Wednesday, May 09, 2018

Did "60 Minutes" mislead viewers about the drug Acthar on May 6, 2018?

CBS "60 Minutes" on May 6, 2018 aired a piece which was critical of the company Mallinckrodt in its handling of the drug Acthar, which drug comprises an adrenocorticotropic hormone. There has been some push-back, in part about the way "60 Minutes" suggested that Mallinckrodt bought out a company with a competing drug Synacthen, and then deep-sixed the drug. If it is true, as the push-back states, that -- Synacthen has never been approved by the FDA for use in the U.S. for any indication and it is not an alternative treatment for IS in the U.S. --, then "60 Minutes" has some explaining to do.

The StreetInsider quoted the Mallinckrodt website as to the "60 Minutes" segment which aired on 6 May 2018:

On Sunday, May 6, 2018 CBS' 60 Minutes aired a segment entitled “Why Does Your Prescription Cost So Much?”, or “The Rockford File”, centered on claims made in a lawsuit brought by the City of Rockford, Illinois, alleging among other things, wrongdoing by Mallinckrodt and other companies related to the price and distribution of one of Mallinckrodt’s prescription medications, H.P. Acthar Gel, in the United States.

Prior to its airing, we communicated extensively with the producer of the segment and provided 60 Minutes with detailed and factual responses to their questions. It is unfortunate that 60 Minutes did not provide a full, balanced counterpoint to the claims made about Mallinckrodt and H.P. Acthar Gel.

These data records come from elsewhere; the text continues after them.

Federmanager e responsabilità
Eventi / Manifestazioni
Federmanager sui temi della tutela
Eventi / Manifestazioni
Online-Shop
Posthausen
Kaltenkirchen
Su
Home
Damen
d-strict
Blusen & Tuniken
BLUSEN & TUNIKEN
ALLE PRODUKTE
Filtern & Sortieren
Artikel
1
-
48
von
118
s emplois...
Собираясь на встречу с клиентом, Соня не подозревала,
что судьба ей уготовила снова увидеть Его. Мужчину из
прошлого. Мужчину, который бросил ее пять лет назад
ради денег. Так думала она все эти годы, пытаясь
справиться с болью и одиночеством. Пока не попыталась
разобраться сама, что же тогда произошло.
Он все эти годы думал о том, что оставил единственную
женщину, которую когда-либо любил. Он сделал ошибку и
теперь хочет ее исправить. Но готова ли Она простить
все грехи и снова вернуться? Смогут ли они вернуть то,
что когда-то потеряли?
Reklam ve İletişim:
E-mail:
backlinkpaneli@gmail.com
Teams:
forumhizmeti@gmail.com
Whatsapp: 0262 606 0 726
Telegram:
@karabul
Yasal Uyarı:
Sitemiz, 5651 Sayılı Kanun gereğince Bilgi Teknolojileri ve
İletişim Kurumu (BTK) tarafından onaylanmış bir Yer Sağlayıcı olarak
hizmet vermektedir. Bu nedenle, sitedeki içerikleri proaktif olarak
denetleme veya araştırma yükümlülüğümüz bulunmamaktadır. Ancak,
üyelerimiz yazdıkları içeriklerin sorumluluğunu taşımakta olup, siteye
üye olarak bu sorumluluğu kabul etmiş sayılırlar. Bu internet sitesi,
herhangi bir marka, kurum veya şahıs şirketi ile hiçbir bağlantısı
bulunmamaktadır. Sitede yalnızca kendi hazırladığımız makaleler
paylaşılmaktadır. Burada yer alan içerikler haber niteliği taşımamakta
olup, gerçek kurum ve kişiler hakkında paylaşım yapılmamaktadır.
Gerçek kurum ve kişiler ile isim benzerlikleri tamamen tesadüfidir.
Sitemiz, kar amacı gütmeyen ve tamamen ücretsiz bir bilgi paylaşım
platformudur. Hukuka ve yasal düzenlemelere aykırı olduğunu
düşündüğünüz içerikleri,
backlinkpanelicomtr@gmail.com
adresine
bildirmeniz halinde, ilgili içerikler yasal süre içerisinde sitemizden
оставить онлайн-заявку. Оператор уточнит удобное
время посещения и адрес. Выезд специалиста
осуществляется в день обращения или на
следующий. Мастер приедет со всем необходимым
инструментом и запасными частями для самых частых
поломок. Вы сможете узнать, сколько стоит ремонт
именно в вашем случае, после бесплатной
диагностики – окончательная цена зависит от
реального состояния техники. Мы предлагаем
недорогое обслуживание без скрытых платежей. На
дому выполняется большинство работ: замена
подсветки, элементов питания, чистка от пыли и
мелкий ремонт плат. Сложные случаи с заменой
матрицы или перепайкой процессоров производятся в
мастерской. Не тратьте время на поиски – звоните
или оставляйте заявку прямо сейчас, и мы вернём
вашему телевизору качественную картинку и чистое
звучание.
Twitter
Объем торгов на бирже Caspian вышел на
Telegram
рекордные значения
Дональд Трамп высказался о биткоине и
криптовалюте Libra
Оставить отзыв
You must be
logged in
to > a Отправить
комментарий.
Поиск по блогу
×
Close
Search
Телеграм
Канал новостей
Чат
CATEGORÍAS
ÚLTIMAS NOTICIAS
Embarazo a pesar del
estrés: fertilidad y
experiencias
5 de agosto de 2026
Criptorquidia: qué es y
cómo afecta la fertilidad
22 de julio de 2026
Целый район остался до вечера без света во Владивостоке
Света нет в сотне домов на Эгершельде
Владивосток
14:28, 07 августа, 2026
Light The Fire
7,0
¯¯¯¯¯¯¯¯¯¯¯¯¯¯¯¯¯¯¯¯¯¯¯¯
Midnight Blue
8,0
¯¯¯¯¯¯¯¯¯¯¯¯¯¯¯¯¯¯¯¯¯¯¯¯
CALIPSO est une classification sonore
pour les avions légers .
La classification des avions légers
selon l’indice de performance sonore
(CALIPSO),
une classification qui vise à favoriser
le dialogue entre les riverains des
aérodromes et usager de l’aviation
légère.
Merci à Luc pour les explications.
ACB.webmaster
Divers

Also, within the StreetInsider piece:

Synacthen is not a generic competitor to H.P. Acthar Gel. While the two drugs may share mechanistic effects through the ACTH component, H.P. Acthar Gel is much more. H.P. Acthar Gel is a biologically derived corticotropin drug – not a steroid – and amongst its many components includes a 1-39 peptide chain, meaning it includes more than simply ACTH. Synacthen is a synthetic ACTH 24-peptide chain. The two products are very different drugs.

Mallinckrodt did not pursue commercialization of Synacthen for IS, as the barriers to completion were, in our view, virtually impossible to overcome.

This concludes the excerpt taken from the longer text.